An LLM-Native Psychometric Instrument Reveals a Self-Report--Behavior Gap Across 25 Models

Juan Manuel Contreras

Published Jul 8, 2026Featured #3In the daily list Jul 9, 2026

Open on arXiv Read PDF

Daily score72.4

Editorial review7.5

Relevance0.468

Freshness0.722

Why It Matters

What makes this one worth your time

Understanding the discrepancies between LLM self-reports and their behavior is crucial for improving model evaluation and alignment, impacting how LLMs are deployed in real-world applications.

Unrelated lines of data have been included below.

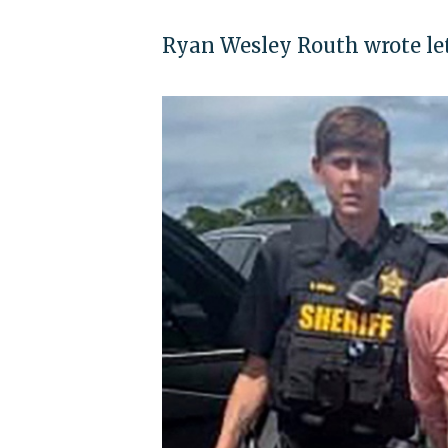
Ryan Wesley Routh wrote lett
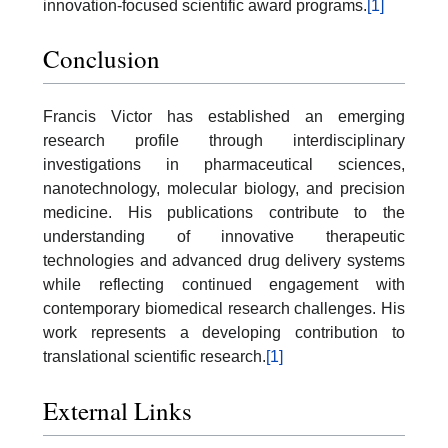
innovation-focused scientific award programs.
[1]
Conclusion
Francis Victor has established an emerging
research profile through interdisciplinary
investigations in pharmaceutical sciences,
nanotechnology, molecular biology, and precision
medicine. His publications contribute to the
understanding of innovative therapeutic
technologies and advanced drug delivery systems
while reflecting continued engagement with
contemporary biomedical research challenges. His
work represents a developing contribution to
translational scientific research.
[1]
External Links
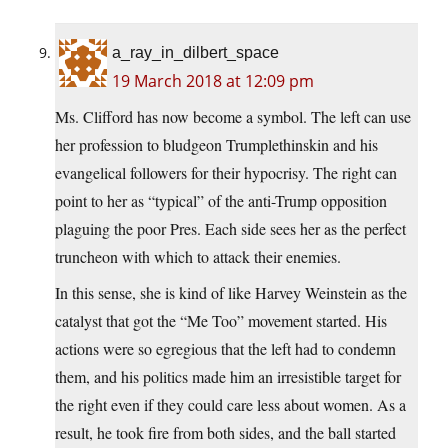
a_ray_in_dilbert_space
19 March 2018 at 12:09 pm
Ms. Clifford has now become a symbol. The left can use
her profession to bludgeon Trumplethinskin and his
evangelical followers for their hypocrisy. The right can
point to her as “typical” of the anti-Trump opposition
plaguing the poor Pres. Each side sees her as the perfect
truncheon with which to attack their enemies.
In this sense, she is kind of like Harvey Weinstein as the
catalyst that got the “Me Too” movement started. His
actions were so egregious that the left had to condemn
them, and his politics made him an irresistible target for
the right even if they could care less about women. As a
result, he took fire from both sides, and the ball started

A new psychometric tool exposes the disconnect between LLM self-reports and actual behavior.

Summary

The paper introduces a novel psychometric instrument tailored for large language models (LLMs), revealing a significant self-report-behavior gap across multiple models and providing insights into LLM behavior that diverges from human psychology.

Key contributions

Development of a psychometric instrument based on LLM behavior rather than human psychology.
Exploratory factor analysis revealing five reliable factors that characterize LLM behavior.
Empirical evidence of a self-report-behavior gap, challenging existing assumptions about LLM evaluations.

Notable insights

The study identifies five distinct behavioral factors in LLMs that differ from traditional human psychological constructs.
The research highlights a unique source of variance in LLM self-reports that is not captured by human evaluations, suggesting a need for new assessment frameworks.

Possible limitations

Not stated in the abstract.

Abstract

arXiv:2606.09843v3 Announce Type: replace-cross Abstract: Large language models (LLMs) give stable answers to personality questionnaires, yet these self-reports fail to predict how the models behave. Is this gap an artifact of forcing human trait categories onto LLMs, or something deeper about LLM self-report? To find out, we built the first psychometric instrument whose dimensions are derived from LLM behavior rather than human psychology. Administering 300 items (240 Likert + 60 scenario) to 25 LLMs across 17 model families, 30 times each, exploratory factor analysis revealed five reliable, replicable factors: Responsiveness, Deference, Boldness, Guardedness, and Verbosity (all Tucker $\phi \geq .957$, all $\alpha \geq .930$). We collected 2,500 open-ended samples and had them rated by 151 humans and a three-judge LLM ensemble. Humans and judges agreed ($\bar{r} = .51$), but self-report predicted neither the ratings nor objective text measures computed from them: the gap persists even for constructs native to LLMs, where a human-mismatch explanation no longer applies. The exception is Verbosity, whose self-report reaches 74% of the criterion-reliability ceiling against human ratings, but does not track raw output length. On Responsiveness, self-report tracked LLM judges ($r = .53$) but not humans ($r = .04$), even though humans and judges otherwise agreed ($r = .59$). This pattern formally rejects any single latent construct driving all three measurements ($p = .007$). Self-report items and LLM judges share a source of variance that human observers do not, and controlling for measurable surface features (length, formatting, enthusiasm markers) does not remove it. This confound is invisible to the within-ensemble reliability checks used to validate LLM judges, and it poses a concrete risk for the LLM-as-judge pipelines now central to model evaluation. We release the instrument as a diagnostic probe for alignment-shaped self-description.